■ Extracted page text data

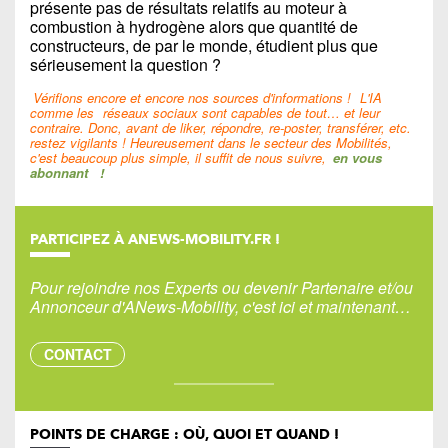
présente pas de résultats relatifs au moteur à
combustion à hydrogène alors que quantité de
constructeurs, de par le monde, étudient plus que
sérieusement la question ?
Vérifions encore et encore nos sources d'informations !
L'IA
comme les
réseaux sociaux sont capables de tout… et leur
contraire. Donc, avant de liker, répondre, re-poster, transférer, etc.
restez vigilants ! Heureusement dans le secteur des Mobilités,
c'est beaucoup plus simple, il suffit de nous suivre,
en vous
abonnant
!
PARTICIPEZ À ANEWS-MOBILITY.FR !
Pour rejoindre nos Experts ou devenir Partenaire et/ou
Annonceur d'ANews-Mobility, c'est ici et maintenant…
CONTACT
POINTS DE CHARGE : OÙ, QUOI ET QUAND !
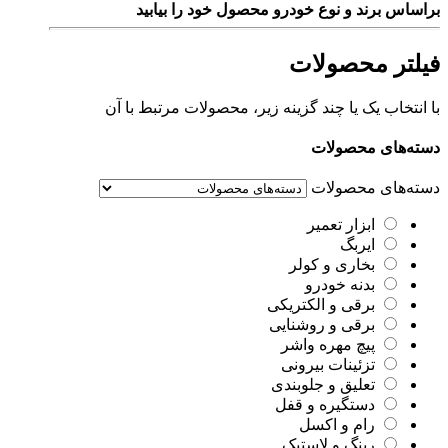
براساس برند و نوع خودرو محصول خود را بیابید
فیلتر محصولات
با انتخاب یک یا چند گزینه زیر، محصولات مرتبط با آن
دسته‌های محصولات
دسته‌های محصولات
ابزار تعمیر
ایربگ
بخاری و کولر
بدنه خودرو
برقی و الکتریکی
برقی و روشنایی
پیچ مهره واشر
تزئینات بیرونی
تعلیق و جلوبندی
دستگیره و قفل
رام و اکسل
رینگ و لاستیک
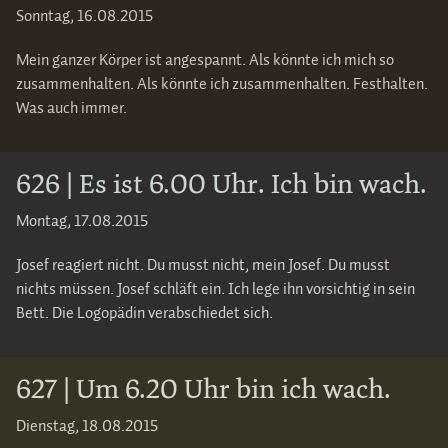
Sonntag, 16.08.2015
Mein ganzer Körper ist angespannt. Als könnte ich mich so
zusammenhalten. Als könnte ich zusammenhalten. Festhalten.
Was auch immer.
626 | Es ist 6.00 Uhr. Ich bin wach.
Montag, 17.08.2015
Josef reagiert nicht. Du musst nicht, mein Josef. Du musst
nichts müssen. Josef schläft ein. Ich lege ihn vorsichtig in sein
Bett. Die Logopädin verabschiedet sich.
627 | Um 6.20 Uhr bin ich wach.
Dienstag, 18.08.2015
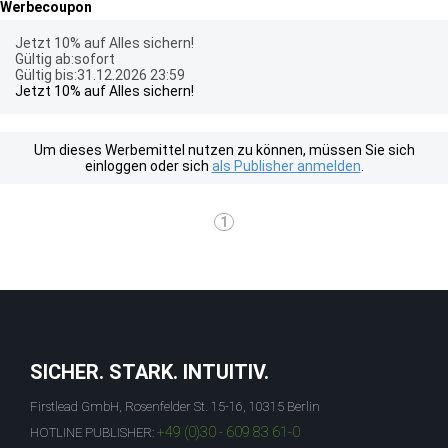
Werbecoupon
Jetzt 10% auf Alles sichern!
Gültig ab:sofort
Gültig bis:31.12.2026 23:59
Jetzt 10% auf Alles sichern!
Um dieses Werbemittel nutzen zu können, müssen Sie sich
einloggen oder sich
als Publisher anmelden
.
1
SICHER. STARK. INTUITIV.
Firstlead GmbH, Rosenfelder St. 15-16, 10315 Berlin
+49 (0)30 - 609 83 61-0
HOTLINE PUBLISHER:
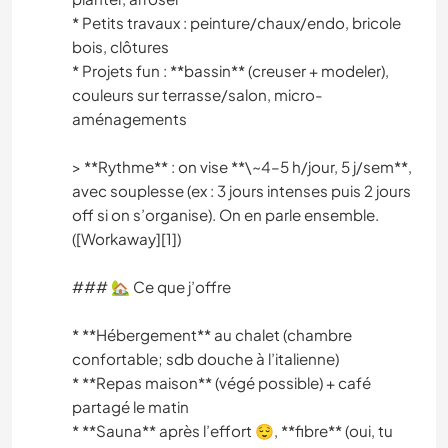
* Petits travaux : peinture/chaux/endo, bricole
bois, clôtures
* Projets fun : **bassin** (creuser + modeler),
couleurs sur terrasse/salon, micro-
aménagements
> **Rythme** : on vise **\~4–5 h/jour, 5 j/sem**,
avec souplesse (ex : 3 jours intenses puis 2 jours
off si on s’organise). On en parle ensemble.
([Workaway][1])
### 🏡 Ce que j’offre
* **Hébergement** au chalet (chambre
confortable; sdb douche à l’italienne)
* **Repas maison** (végé possible) + café
partagé le matin
* **Sauna** après l’effort 😌, **fibre** (oui, tu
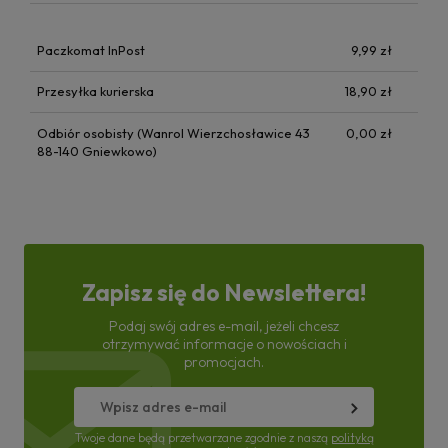
Paczkomat InPost
9,99 zł
Przesyłka kurierska
18,90 zł
Odbiór osobisty (Wanrol Wierzchosławice 43
0,00 zł
88-140 Gniewkowo)
Zapisz się do Newslettera!
Podaj swój adres e-mail, jeżeli chcesz
otrzymywać informacje o nowościach i
promocjach.
Twoje dane będą przetwarzane zgodnie z naszą
polityką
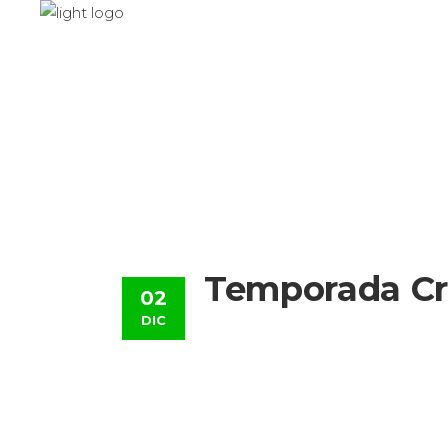
Inicio
Agencia
Temporada Cr
02
DIC
Los datos al mes de agosto marc
arribarán a nuestro país desde el 
realizado por el Ministro de Turi
Regional de Cruceros y Turismo N
días 17 y 18 de agosto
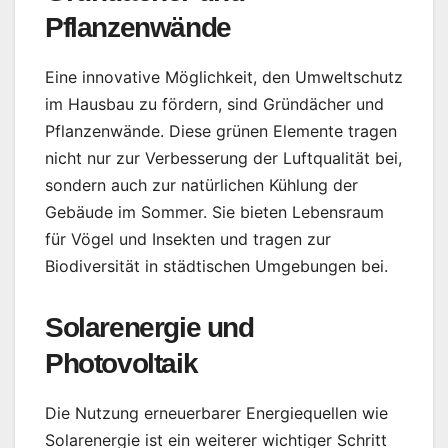
Pflanzenwände
Eine innovative Möglichkeit, den Umweltschutz
im Hausbau zu fördern, sind Gründächer und
Pflanzenwände. Diese grünen Elemente tragen
nicht nur zur Verbesserung der Luftqualität bei,
sondern auch zur natürlichen Kühlung der
Gebäude im Sommer. Sie bieten Lebensraum
für Vögel und Insekten und tragen zur
Biodiversität in städtischen Umgebungen bei.
Solarenergie und
Photovoltaik
Die Nutzung erneuerbarer Energiequellen wie
Solarenergie ist ein weiterer wichtiger Schritt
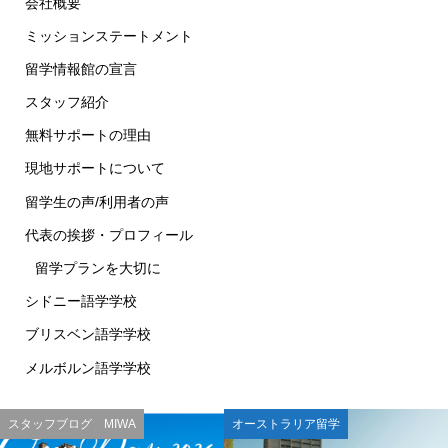
会社概要
ミッションステートメント
留学情報館の宣言
スタッフ紹介
無料サポートの理由
現地サポートについて
留学生の声/利用者の声
代表の挨拶・プロフィール
留学プランを大切に
シドニー語学学校
ブリスベン語学学校
メルボルン語学学校
スタッフブログ MIWA
オーストラリア留学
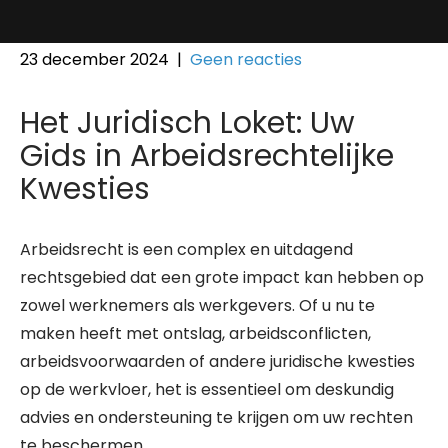
23 december 2024
|
Geen reacties
Het Juridisch Loket: Uw
Gids in Arbeidsrechtelijke
Kwesties
Arbeidsrecht is een complex en uitdagend
rechtsgebied dat een grote impact kan hebben op
zowel werknemers als werkgevers. Of u nu te
maken heeft met ontslag, arbeidsconflicten,
arbeidsvoorwaarden of andere juridische kwesties
op de werkvloer, het is essentieel om deskundig
advies en ondersteuning te krijgen om uw rechten
te beschermen.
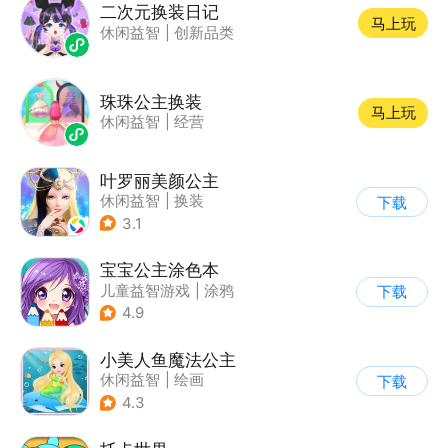
二次元换装日记
马上玩
休闲益智
|
创新品类
珠珠公主换装
马上玩
休闲益智
|
经营
叶罗丽美颜公主
休闲益智
|
换装
下载
|
动漫改编
3.1
|
精灵梦叶罗丽
宝宝公主涂色本
儿童益智游戏
|
涂鸦
下载
4.9
小美人鱼魔法公主
休闲益智
|
绘画
下载
|
儿童游戏
|
填色
4.3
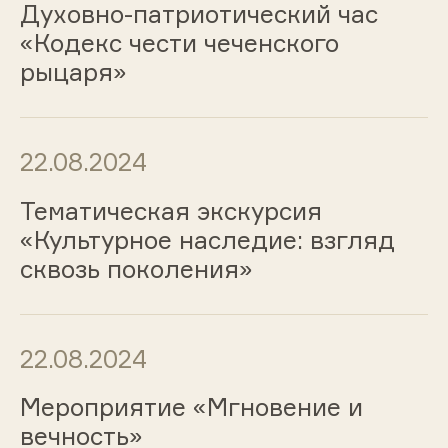
Духовно-патриотический час
«Кодекс чести чеченского
рыцаря»
22.08.2024
Тематическая экскурсия
«Культурное наследие: взгляд
сквозь поколения»
22.08.2024
Мероприятие «Мгновение и
вечность»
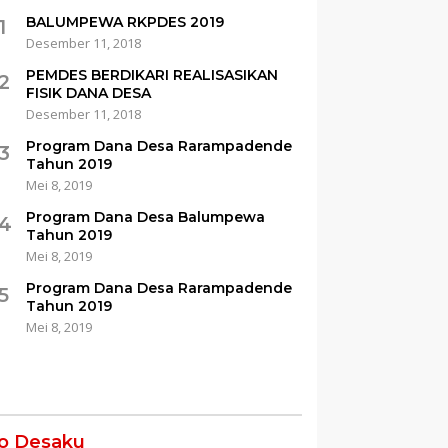
BALUMPEWA RKPDES 2019
1
Desember 11, 2018
PEMDES BERDIKARI REALISASIKAN
2
FISIK DANA DESA
Desember 11, 2018
Program Dana Desa Rarampadende
3
Tahun 2019
Mei 8, 2019
Program Dana Desa Balumpewa
4
Tahun 2019
Mei 8, 2019
Program Dana Desa Rarampadende
5
Tahun 2019
Mei 8, 2019
fo Desaku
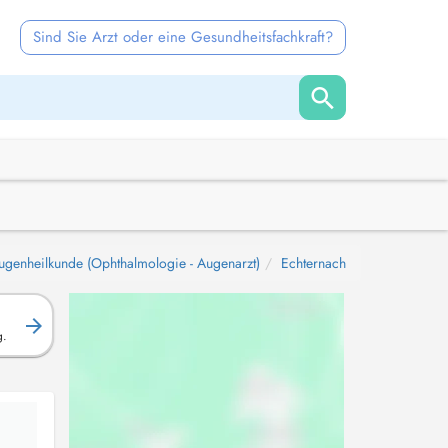
Sind Sie Arzt oder eine Gesundheitsfachkraft?
ugenheilkunde (Ophthalmologie - Augenarzt)
Echternach
g.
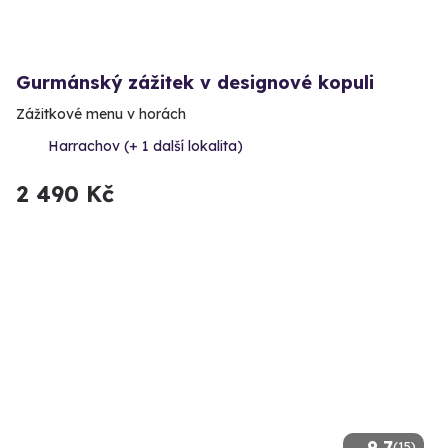
Gurmánský zážitek v designové kopuli
Zážitkové menu v horách
Harrachov (+ 1 další lokalita)
2 490 Kč
9.7
(15)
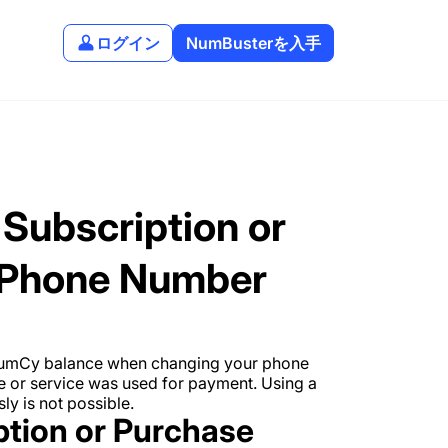
ログイン
NumBusterを入手
 Subscription or
 Phone Number
 NumCy balance when changing your phone
e or service was used for payment. Using a
ly is not possible.
ption or Purchase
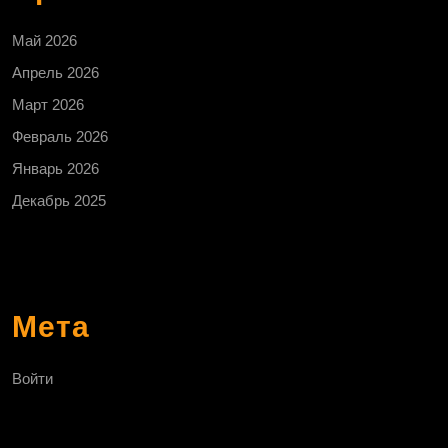
Май 2026
Апрель 2026
Март 2026
Февраль 2026
Январь 2026
Декабрь 2025
Мета
Войти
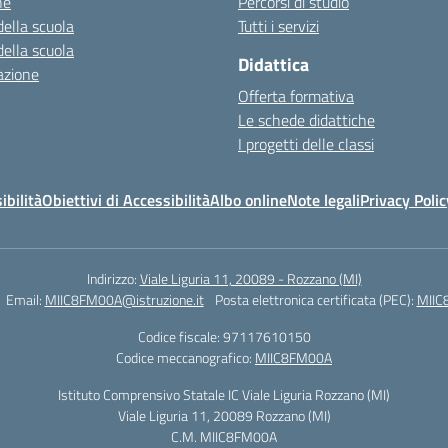
ne
Percorsi di studio
della scuola
Tutti i servizi
della scuola
Didattica
azione
Offerta formativa
Le schede didattiche
I progetti delle classi
ibilità
Obiettivi di Accessibilità
Albo online
Note legali
Privacy Polic
Indirizzo:
Viale Liguria 11, 20089 - Rozzano (MI)
Email:
MIIC8FM00A@istruzione.it
Posta elettronica certificata (PEC):
MIIC
Codice fiscale: 97117610150
Codice meccanografico:
MIIC8FM00A
Istituto Comprensivo Statale IC Viale Liguria Rozzano (MI)
Viale Liguria 11, 20089 Rozzano (MI)
C.M. MIIC8FM00A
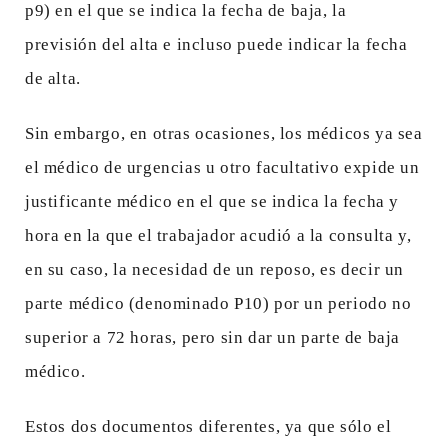
p9) en el que se indica la fecha de baja, la
previsión del alta e incluso puede indicar la fecha
de alta.
Sin embargo, en otras ocasiones, los médicos ya sea
el médico de urgencias u otro facultativo expide un
justificante médico en el que se indica la fecha y
hora en la que el trabajador acudió a la consulta y,
en su caso, la necesidad de un reposo, es decir un
parte médico (denominado P10) por un periodo no
superior a 72 horas, pero sin dar un parte de baja
médico.
Estos dos documentos diferentes, ya que sólo el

■ Aim of the task
In the copy, keep every line of the data above exactly and drop each picture.

■ Task answer
présente pas de résultats relatifs au moteur à
combustion à hydrogène alors que quantité de
constructeurs, de par le monde, étudient plus que
sérieusement la question ?
Vérifions encore et encore nos sources d'informations !
L'IA
comme les
réseaux sociaux sont capables de tout… et leur
contraire. Donc, avant de liker, répondre, re-poster, transférer, etc.
restez vigilants ! Heureusement dans le secteur des Mobilités,
c'est beaucoup plus simple, il suffit de nous suivre,
en vous
abonnant
!
PARTICIPEZ À ANEWS-MOBILITY.FR !
Pour rejoindre nos Experts ou devenir Partenaire et/ou
Annonceur d'ANews-Mobility, c'est ici et maintenant…
CONTACT
POINTS DE CHARGE : OÙ, QUOI ET QUAND !
براساس برند و نوع خودرو محصول خود را بیابید
فیلتر محصولات
با انتخاب یک یا چند گزینه زیر، محصولات مرتبط با آن
دسته‌های محصولات
دسته‌های محصولات
ابزار تعمیر
ایربگ
بخاری و کولر
بدنه خودرو
برقی و الکتریکی
برقی و روشنایی
پیچ مهره واشر
تزئینات بیرونی
تعلیق و جلوبندی
دستگیره و قفل
رام و اکسل
رینگ و لاستیک
Sonntag, 16.08.2015
Mein ganzer Körper ist angespannt. Als könnte ich mich so
zusammenhalten. Als könnte ich zusammenhalten. Festhalten.
Was auch immer.
626 | Es ist 6.00 Uhr. Ich bin wach.
Montag, 17.08.2015
Josef reagiert nicht. Du musst nicht, mein Josef. Du musst
nichts müssen. Josef schläft ein. Ich lege ihn vorsichtig in sein
Bett. Die Logopädin verabschiedet sich.
627 | Um 6.20 Uhr bin ich wach.
Dienstag, 18.08.2015
Werbecoupon
Jetzt 10% auf Alles sichern!
Gültig ab:sofort
Gültig bis:31.12.2026 23:59
Jetzt 10% auf Alles sichern!
Um dieses Werbemittel nutzen zu können, müssen Sie sich
einloggen oder sich
als Publisher anmelden
.
1
SICHER. STARK. INTUITIV.
Firstlead GmbH, Rosenfelder St. 15-16, 10315 Berlin
+49 (0)30 - 609 83 61-0
HOTLINE PUBLISHER:
* Petits travaux : peinture/chaux/endo, bricole
bois, clôtures
* Projets fun : **bassin** (creuser + modeler),
couleurs sur terrasse/salon, micro-
aménagements
> **Rythme** : on vise **\~4–5 h/jour, 5 j/sem**,
avec souplesse (ex : 3 jours intenses puis 2 jours
off si on s’organise). On en parle ensemble.
([Workaway][1])
### 🏡 Ce que j’offre
* **Hébergement** au chalet (chambre
confortable; sdb douche à l’italienne)
* **Repas maison** (végé possible) + café
partagé le matin
* **Sauna** après l’effort 😌, **fibre** (oui, tu
Paczkomat InPost
9,99 zł
Przesyłka kurierska
18,90 zł
Odbiór osobisty (Wanrol Wierzchosławice 43
0,00 zł
88-140 Gniewkowo)
Zapisz się do Newslettera!
Podaj swój adres e-mail, jeżeli chcesz
otrzymywać informacje o nowościach i
promocjach.
Twoje dane będą przetwarzane zgodnie z naszą
polityką
Inicio
Agencia
Temporada Cr
02
DIC
Los datos al mes de agosto marc
arribarán a nuestro país desde el 
realizado por el Ministro de Turi
Regional de Cruceros y Turismo N
días 17 y 18 de agosto
Pflanzenwände
Eine innovative Möglichkeit, den Umweltschutz
im Hausbau zu fördern, sind Gründächer und
Pflanzenwände. Diese grünen Elemente tragen
nicht nur zur Verbesserung der Luftqualität bei,
sondern auch zur natürlichen Kühlung der
Gebäude im Sommer. Sie bieten Lebensraum
für Vögel und Insekten und tragen zur
Biodiversität in städtischen Umgebungen bei.
Solarenergie und
Photovoltaik
Die Nutzung erneuerbarer Energiequellen wie
Solarenergie ist ein weiterer wichtiger Schritt
会社概要
ミッションステートメント
留学情報館の宣言
スタッフ紹介
無料サポートの理由
現地サポートについて
留学生の声/利用者の声
代表の挨拶・プロフィール
留学プランを大切に
シドニー語学学校
ブリスベン語学学校
メルボルン語学学校
スタッフブログ MIWA
オーストラリア留学
23 december 2024
|
Geen reacties
Het Juridisch Loket: Uw
Gids in Arbeidsrechtelijke
Kwesties
Arbeidsrecht is een complex en uitdagend
rechtsgebied dat een grote impact kan hebben op
zowel werknemers als werkgevers. Of u nu te
maken heeft met ontslag, arbeidsconflicten,
arbeidsvoorwaarden of andere juridische kwesties
op de werkvloer, het is essentieel om deskundig
advies en ondersteuning te krijgen om uw rechten
te beschermen.
二次元换装日记
马上玩
休闲益智
|
创新品类
珠珠公主换装
马上玩
休闲益智
|
经营
叶罗丽美颜公主
休闲益智
|
换装
下载
|
动漫改编
3.1
|
精灵梦叶罗丽
宝宝公主涂色本
儿童益智游戏
|
涂鸦
下载
4.9
小美人鱼魔法公主
休闲益智
|
绘画
下载
|
儿童游戏
|
填色
4.3
Духовно-патриотический час
«Кодекс чести чеченского
рыцаря»
22.08.2024
Тематическая экскурсия
«Культурное наследие: взгляд
сквозь поколения»
22.08.2024
Мероприятие «Мгновение и
вечность»
BALUMPEWA RKPDES 2019
1
Desember 11, 2018
PEMDES BERDIKARI REALISASIKAN
2
FISIK DANA DESA
Desember 11, 2018
Program Dana Desa Rarampadende
3
Tahun 2019
Mei 8, 2019
Program Dana Desa Balumpewa
4
Tahun 2019
Mei 8, 2019
Program Dana Desa Rarampadende
5
Tahun 2019
Mei 8, 2019
fo Desaku
Sind Sie Arzt oder eine Gesundheitsfachkraft?
ugenheilkunde (Ophthalmologie - Augenarzt)
Echternach
g.
Gurmánský zážitek v designové kopuli
Zážitkové menu v horách
Harrachov (+ 1 další lokalita)
2 490 Kč
9.7
(15)
ログイン
NumBusterを入手
 Subscription or
 Phone Number
 NumCy balance when changing your phone
e or service was used for payment. Using a
ly is not possible.
ption or Purchase
Май 2026
Апрель 2026
Март 2026
Февраль 2026
Январь 2026
Декабрь 2025
Мета
Войти
ne
Percorsi di studio
della scuola
Tutti i servizi
della scuola
Didattica
azione
Offerta formativa
Le schede didattiche
I progetti delle classi
ibilità
Obiettivi di Accessibilità
Albo online
Note legali
Privacy Polic
Indirizzo:
Viale Liguria 11, 20089 - Rozzano (MI)
Email:
MIIC8FM00A@istruzione.it
Posta elettronica certificata (PEC):
MIIC
Codice fiscale: 97117610150
Codice meccanografico:
MIIC8FM00A
Istituto Comprensivo Statale IC Viale Liguria Rozzano (MI)
Viale Liguria 11, 20089 Rozzano (MI)
C.M. MIIC8FM00A
p9) en el que se indica la fecha de baja, la
previsión del alta e incluso puede indicar la fecha
de alta.
Sin embargo, en otras ocasiones, los médicos ya sea
el médico de urgencias u otro facultativo expide un
justificante médico en el que se indica la fecha y
hora en la que el trabajador acudió a la consulta y,
en su caso, la necesidad de un reposo, es decir un
parte médico (denominado P10) por un periodo no
superior a 72 horas, pero sin dar un parte de baja
médico.
Estos dos documentos diferentes, ya que sólo el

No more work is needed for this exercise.